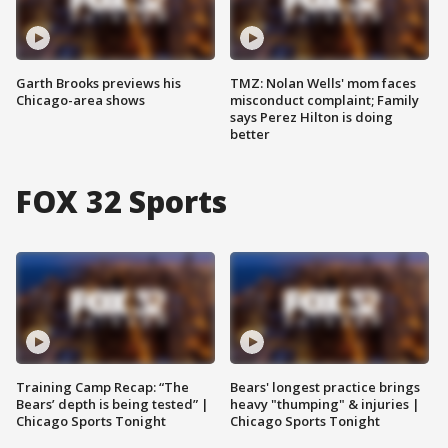
Garth Brooks previews his
TMZ: Nolan Wells' mom faces
Chicago-area shows
misconduct complaint; Family
says Perez Hilton is doing
better
FOX 32 Sports
Training Camp Recap: “The
Bears' longest practice brings
Bears’ depth is being tested” |
heavy "thumping" & injuries |
Chicago Sports Tonight
Chicago Sports Tonight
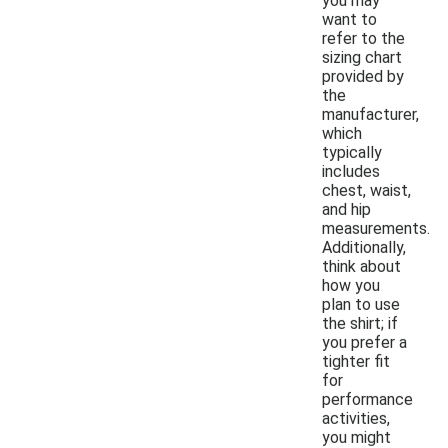
you may
want to
refer to the
sizing chart
provided by
the
manufacturer,
which
typically
includes
chest, waist,
and hip
measurements.
Additionally,
think about
how you
plan to use
the shirt; if
you prefer a
tighter fit
for
performance
activities,
you might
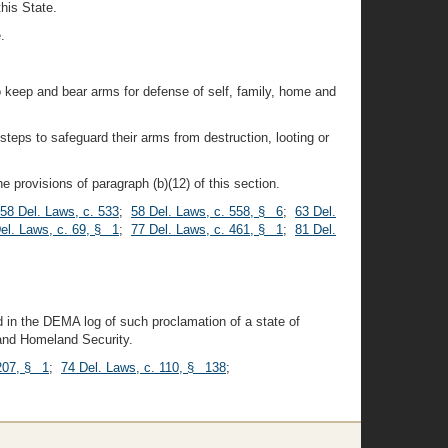
this State.
.
 to keep and bear arms for defense of self, family, home and
steps to safeguard their arms from destruction, looting or
 provisions of paragraph (b)(12) of this section.
58 Del. Laws, c. 533
;
58 Del. Laws, c. 558, § 6
;
63 Del.
el. Laws, c. 69, § 1
;
77 Del. Laws, c. 461, § 1
;
81 Del.
 in the DEMA log of such proclamation of a state of
 and Homeland Security.
 207, § 1
;
74 Del. Laws, c. 110, § 138
;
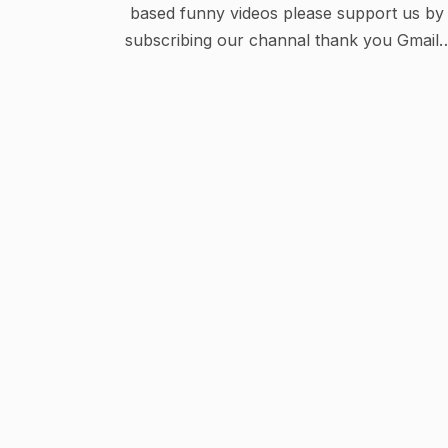
based funny videos please support us by
subscribing our channal thank you Gmail :
Anisunny119@gmail.com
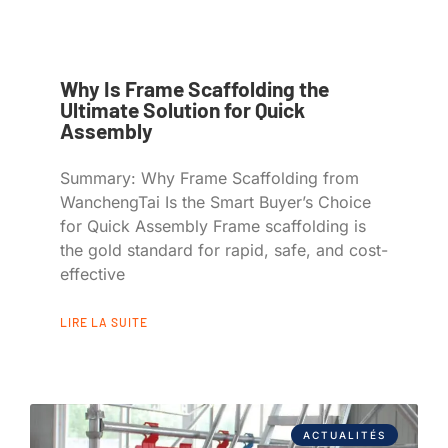
Why Is Frame Scaffolding the
Ultimate Solution for Quick
Assembly
Summary: Why Frame Scaffolding from
WanchengTai Is the Smart Buyer’s Choice
for Quick Assembly Frame scaffolding is
the gold standard for rapid, safe, and cost-
effective
LIRE LA SUITE
ACTUALITÉS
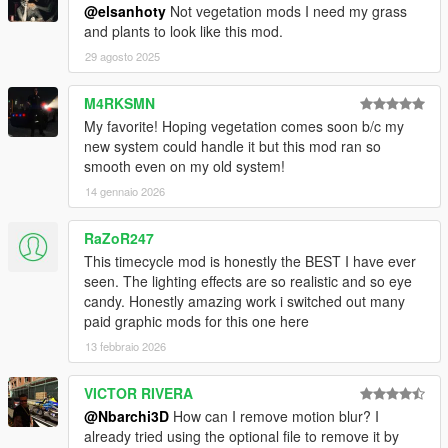
@elsanhoty
Not vegetation mods I need my grass
and plants to look like this mod.
29 agosto 2025
M4RKSMN
My favorite! Hoping vegetation comes soon b/c my
new system could handle it but this mod ran so
smooth even on my old system!
14 gennaio 2026
RaZoR247
This timecycle mod is honestly the BEST I have ever
seen. The lighting effects are so realistic and so eye
candy. Honestly amazing work i switched out many
paid graphic mods for this one here
13 febbraio 2026
VICTOR RIVERA
@Nbarchi3D
How can I remove motion blur? I
already tried using the optional file to remove it by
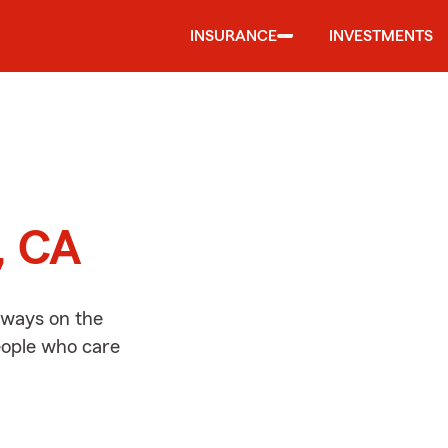
INSURANCE
INVESTMENTS
d
e, CA
always on the
people who care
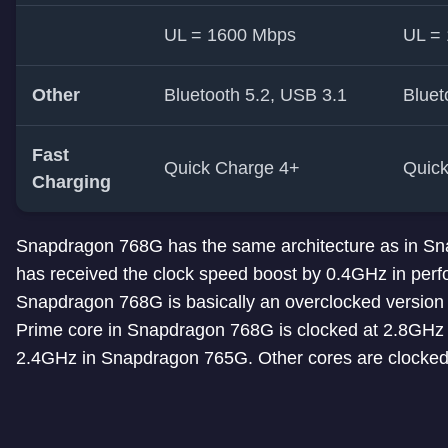
UL = 1600 Mbps
UL =
Other
Bluetooth 5.2, USB 3.1
Bluet
Fast
Quick Charge 4+
Quic
Charging
Snapdragon 768G has the same architecture as in Sn
has received the clock speed boost by 0.4GHz in perf
Snapdragon 768G is basically an overclocked version
Prime core in Snapdragon 768G is clocked at 2.8GHz
2.4GHz in Snapdragon 765G. Other cores are clocked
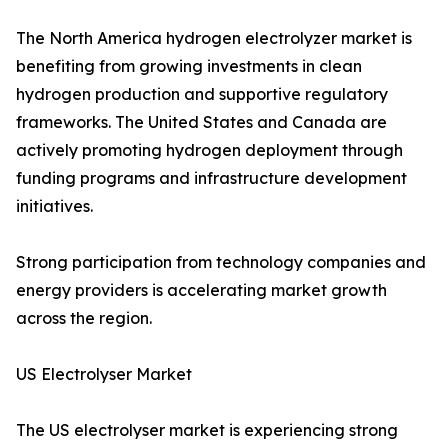
The North America hydrogen electrolyzer market is
benefiting from growing investments in clean
hydrogen production and supportive regulatory
frameworks. The United States and Canada are
actively promoting hydrogen deployment through
funding programs and infrastructure development
initiatives.
Strong participation from technology companies and
energy providers is accelerating market growth
across the region.
US Electrolyser Market
The US electrolyser market is experiencing strong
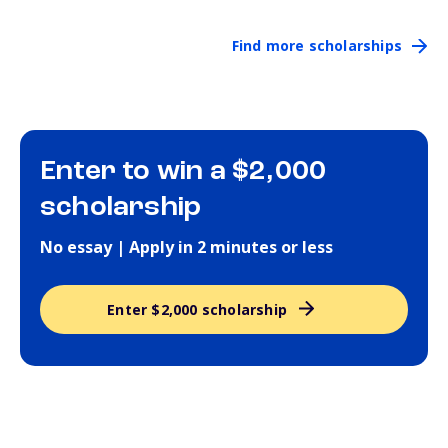
Find more scholarships
Enter to win a $2,000
scholarship
No essay | Apply in 2 minutes or less
Enter $2,000 scholarship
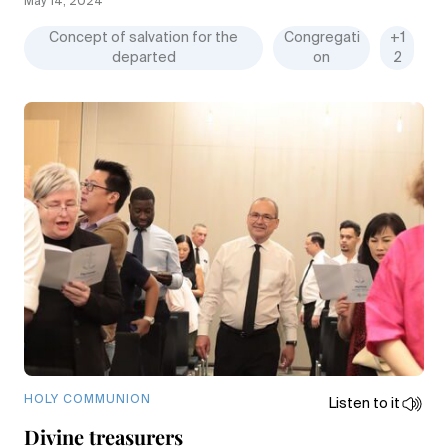
May 14, 2024
Concept of salvation for the
Congregati
+1
departed
on
2
HOLY COMMUNION
Listen to it
Divine treasurers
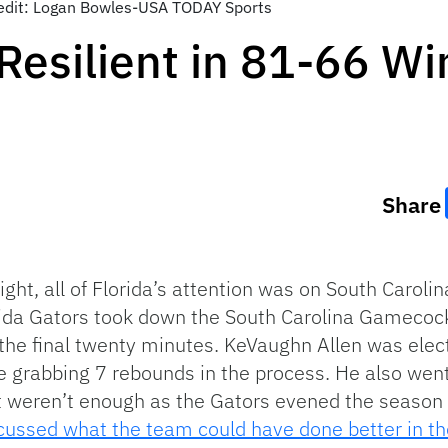
redit: Logan Bowles-USA TODAY Sports
 Resilient in 81-66 W
Share
ight, all of Florida’s attention was on South Caroli
lorida Gators took down the South Carolina Gamecoc
 the final twenty minutes. KeVaughn Allen was elec
le grabbing 7 rebounds in the process. He also went
st weren’t enough as the Gators evened the season
cussed what the team could have done better in the 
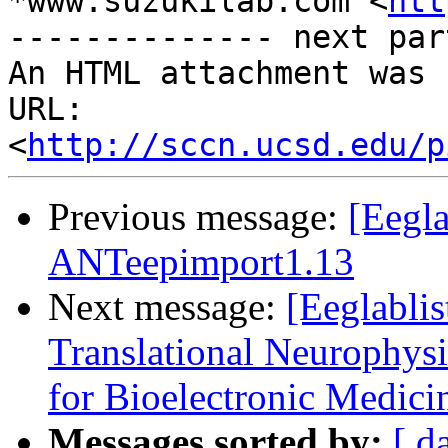
*www.suzukilab.com <
htt
-------------- next par
An HTML attachment was 
URL: 
<
http://sccn.ucsd.edu/p
Previous message:
[Eegla
ANTeepimport1.13
Next message:
[Eeglablis
Translational Neurophysi
for Bioelectronic Medici
Messages sorted by:
[ d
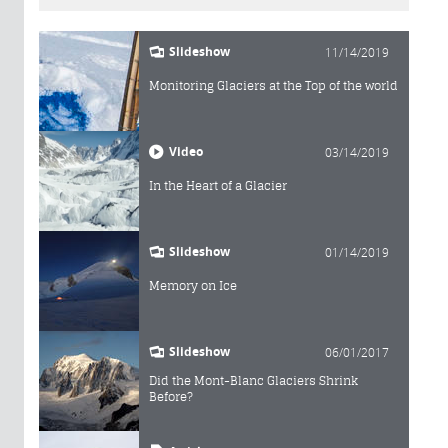
Slideshow
11/14/2019
Monitoring Glaciers at the Top of the world
Video
03/14/2019
In the Heart of a Glacier
Slideshow
01/14/2019
Memory on Ice
Slideshow
06/01/2017
Did the Mont-Blanc Glaciers Shrink
Before?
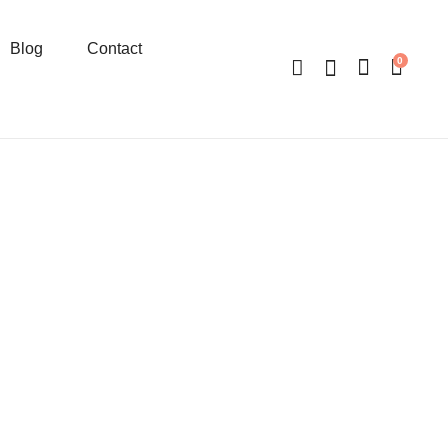
Blog
Contact
0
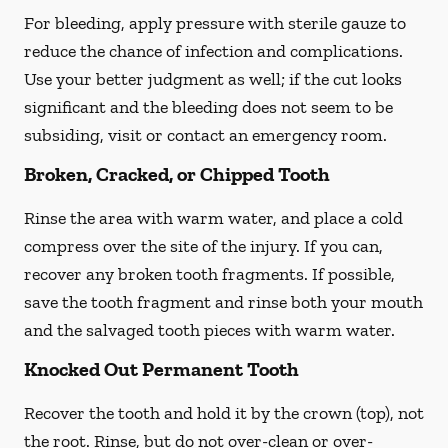
For bleeding, apply pressure with sterile gauze to
reduce the chance of infection and complications.
Use your better judgment as well; if the cut looks
significant and the bleeding does not seem to be
subsiding, visit or contact an emergency room.
Broken, Cracked, or Chipped Tooth
Rinse the area with warm water, and place a cold
compress over the site of the injury. If you can,
recover any broken tooth fragments. If possible,
save the tooth fragment and rinse both your mouth
and the salvaged tooth pieces with warm water.
Knocked Out Permanent Tooth
Recover the tooth and hold it by the crown (top), not
the root. Rinse, but do not over-clean or over-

- - - - -

What lines in the data include the string "better"? Copy each one.

- RESPONSE TO THE EXERCISE -
better
cussed what the team could have done better in the 
Use your better judgment as well; if the cut looks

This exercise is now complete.